Repeat each entry word for word; the images are not part of the copy.

[TASK DATA]:
▬▬▬
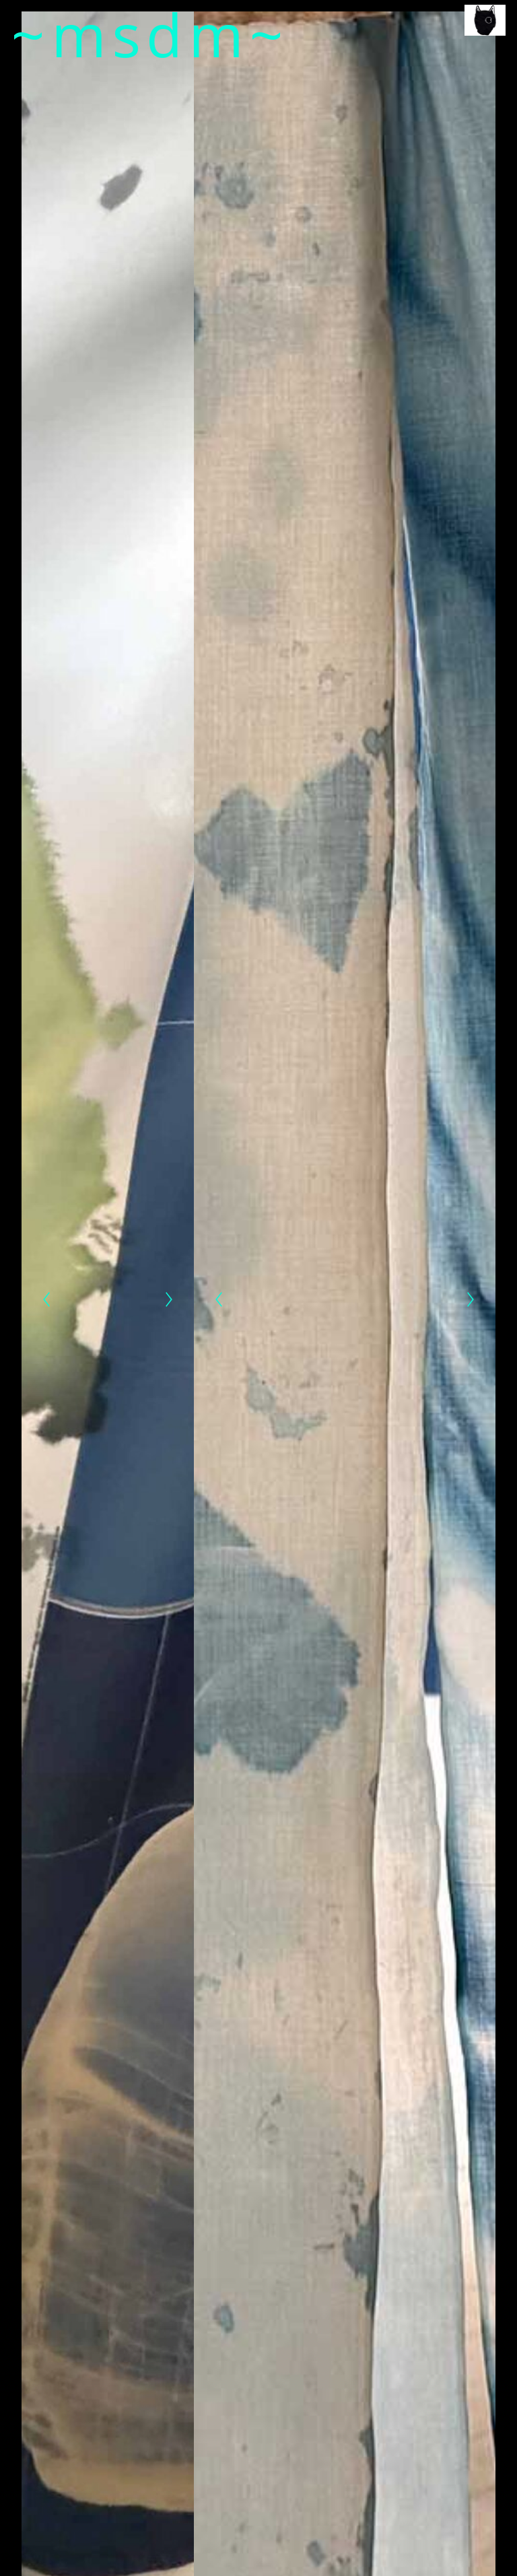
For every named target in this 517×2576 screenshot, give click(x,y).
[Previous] (46, 1299)
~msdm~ (150, 34)
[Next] (169, 1299)
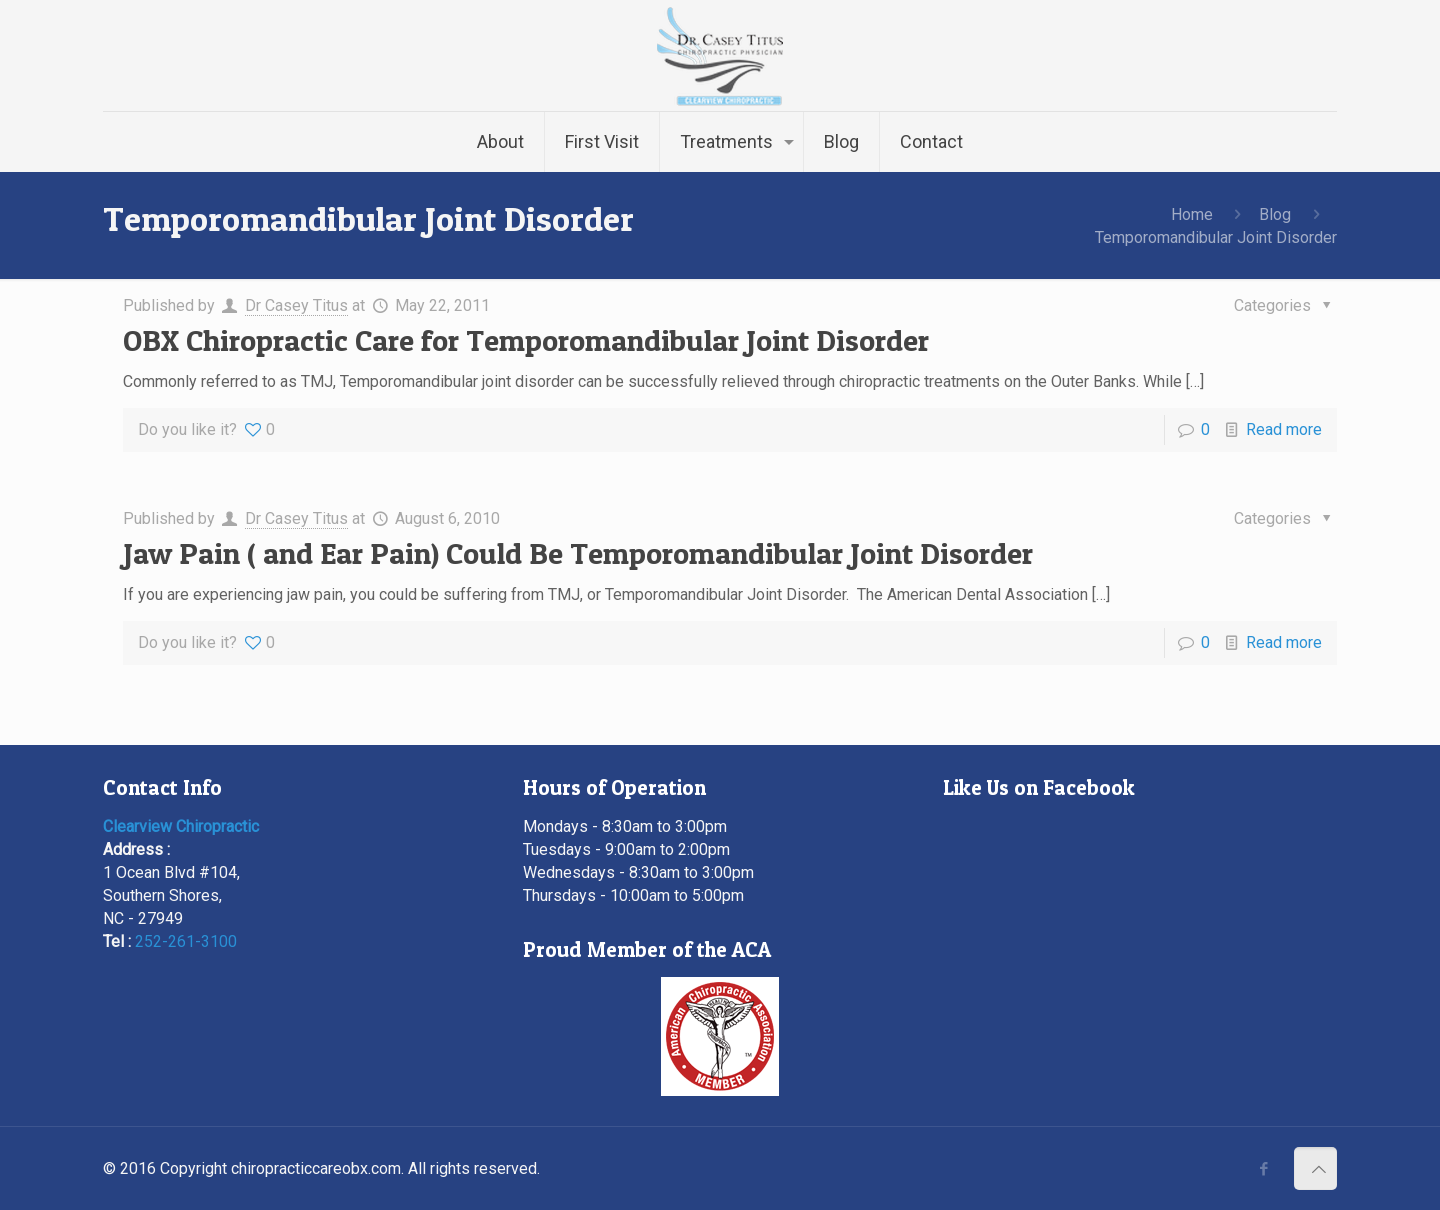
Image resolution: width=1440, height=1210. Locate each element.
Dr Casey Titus (296, 305)
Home (1192, 214)
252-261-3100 (186, 941)
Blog (1275, 214)
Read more (1284, 429)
▬▬▬
[REPLY]:
For every named target in this 517×2576 screenshot, give click(x,y).
[Previous] (46, 1299)
~msdm~ (150, 34)
[Next] (169, 1299)
Image resolution: width=1440, height=1210. Locate each element.
Dr Casey Titus (296, 305)
Home (1192, 214)
252-261-3100 (186, 941)
Blog (1275, 214)
Read more (1284, 429)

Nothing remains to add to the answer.